Les Taureaux androcéphales ailés Assyriens

Les plus grandes réalisations architecturales des monarques assyriens étaient de loin leurs palais royaux, qui servaient à symboliser leur domination, à prétention universelle.
Les bas-reliefs qui décoraient de nombreuses salles, couloirs et cours de ces édifices procèdent de la même logique.

Bas-relief d'une partie de chasse au taureau frise de Ninive en albâtre - Musée de Pergame - Berlin
Il s'agit de décors réalisés sur des plaques de calcaire gypseux ou de marbre local et apposées sur la base des murs de briques d'argile.
Les plus anciens bas-reliefs assyriens connus sont ceux du palais nord-ouest d'Assurnasirpal II à Kalkhu (Nimrud) au milieu du IXe siècle. Leur apogée se situe entre la fin du VIlle et le VIle siècle dans le palais de Sargon II à Dur-Sharrukin (Khorsabad) et ceux de Sennachérib et d'Assurbanipal à Ninive.
Les thèmes de ces bas-reliefs sont avant tout les hauts faits militaires du règne du roi qui les commanda, tout comme le font par écrit les Annales royales, genre littéraire qui se développe parallèlement.
Cela sert en partie à commémorer la gloire du roi, à en préserver le souvenir, mais aussi à susciter la crainte des ambassadeurs étrangers venant visiter le palais.

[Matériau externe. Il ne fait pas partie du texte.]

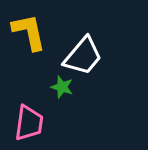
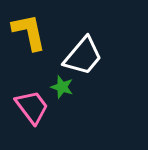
pink trapezoid: moved 3 px right, 16 px up; rotated 45 degrees counterclockwise
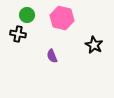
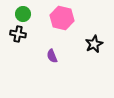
green circle: moved 4 px left, 1 px up
black star: moved 1 px up; rotated 18 degrees clockwise
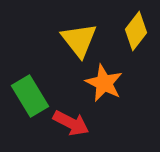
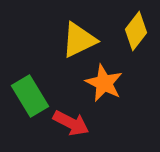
yellow triangle: rotated 42 degrees clockwise
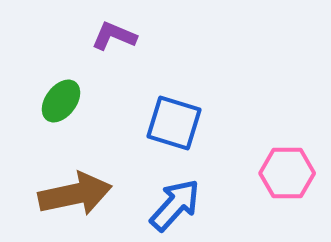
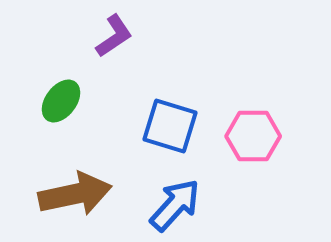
purple L-shape: rotated 123 degrees clockwise
blue square: moved 4 px left, 3 px down
pink hexagon: moved 34 px left, 37 px up
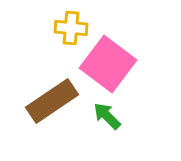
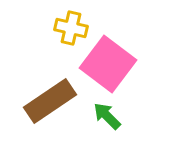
yellow cross: rotated 8 degrees clockwise
brown rectangle: moved 2 px left
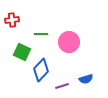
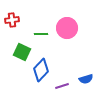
pink circle: moved 2 px left, 14 px up
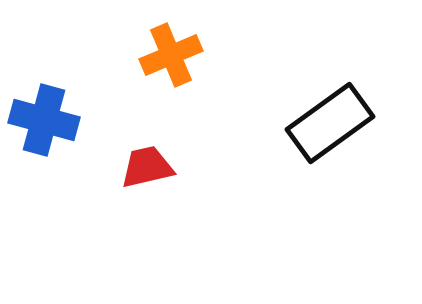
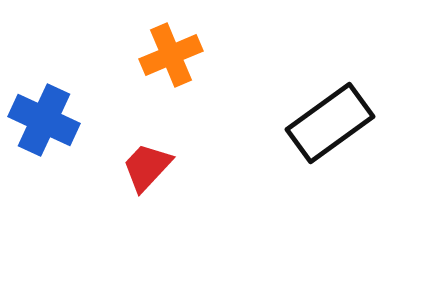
blue cross: rotated 10 degrees clockwise
red trapezoid: rotated 34 degrees counterclockwise
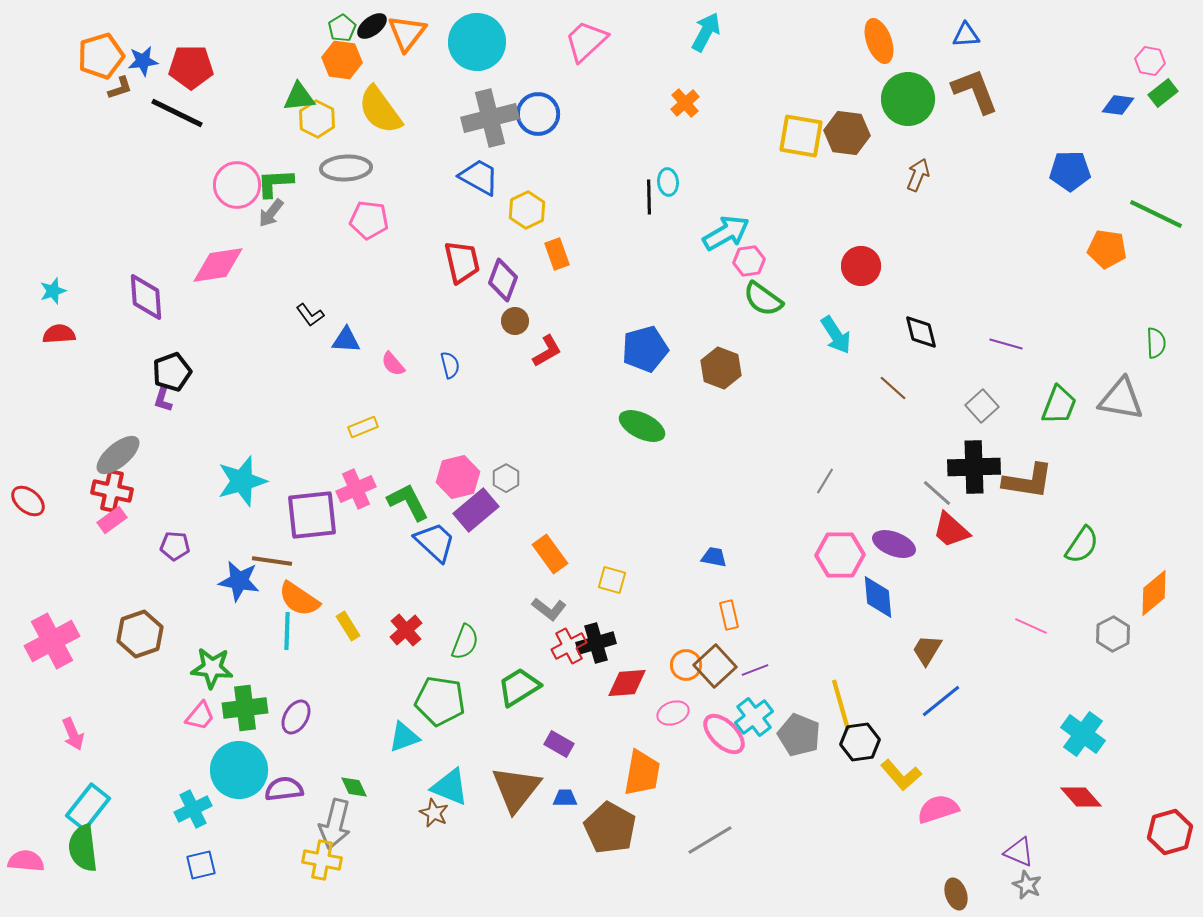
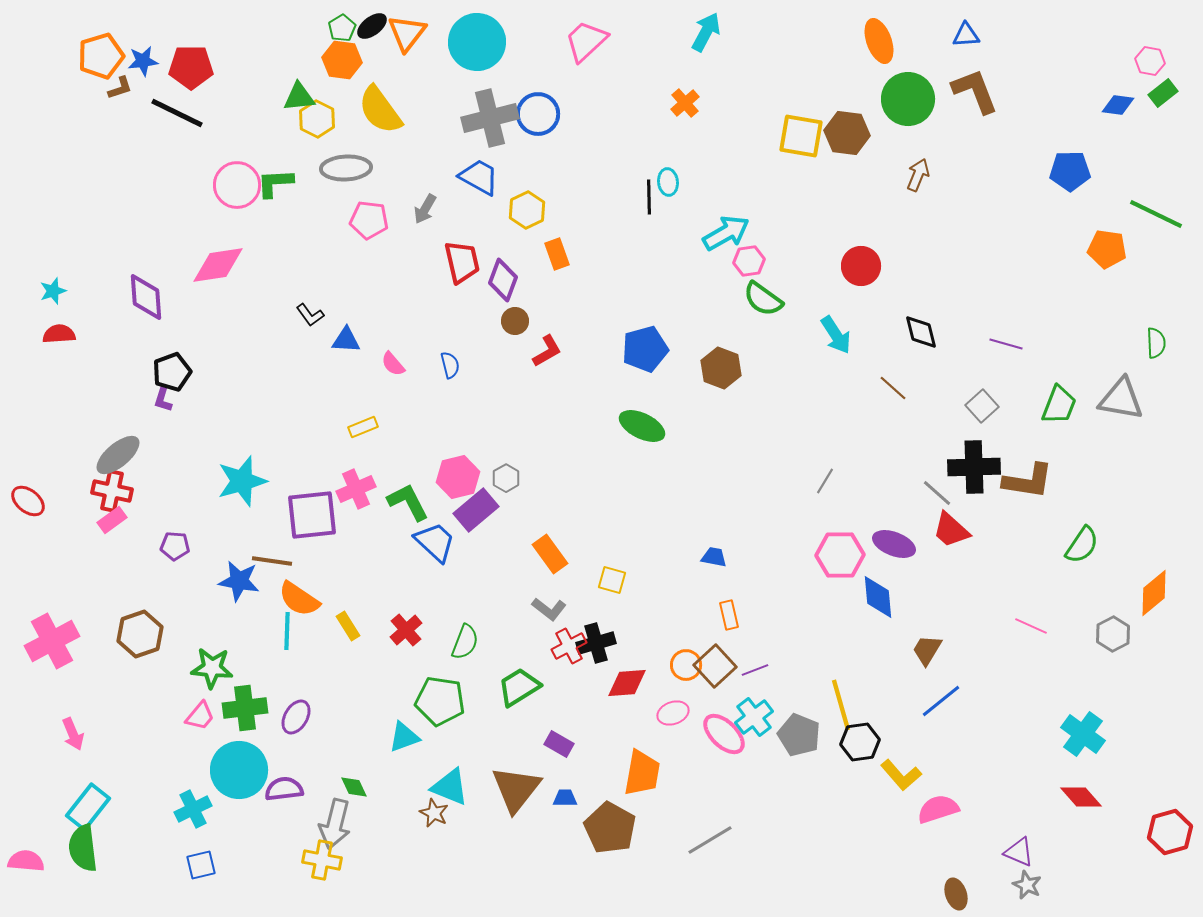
gray arrow at (271, 213): moved 154 px right, 4 px up; rotated 8 degrees counterclockwise
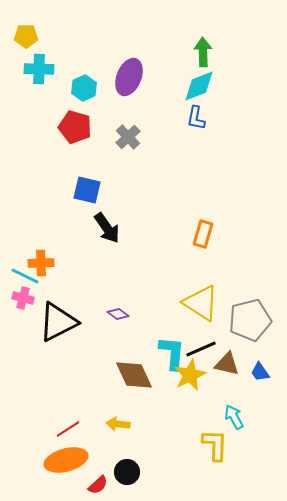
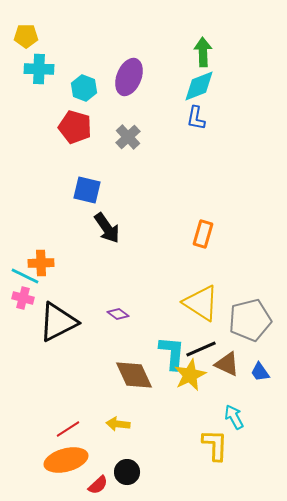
cyan hexagon: rotated 15 degrees counterclockwise
brown triangle: rotated 12 degrees clockwise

Taureau ailé -522-486 ans, Briques siliceuses, Musée du Louvre
Assurnasirpal II fait donc réaliser des bas-reliefs commémorant ses victoires en Syrie dans sa salle du trône, tandis qu'à partir de Sargon II chaque salle commémore une campagne complète, pratique qui se retrouve dans les palais de Ninive, avec les exemples spectaculaires du siège de Lakish par Sennachérib dans la salle no XXXVI du « palais sud-ouest » et de la campagne d'Élam d'Assurbanipal dans la salle no XXXIII du même édifice.
Des légendes écrites complètent ces représentations. Les thèmes évoluent aussi, ce qui témoigne d'une certaine inventivité de la part des artistes, quoi qu'ils reprennent les sujets des textes et des images de glorification royale existant depuis plusieurs millénaires en Mésopotamie.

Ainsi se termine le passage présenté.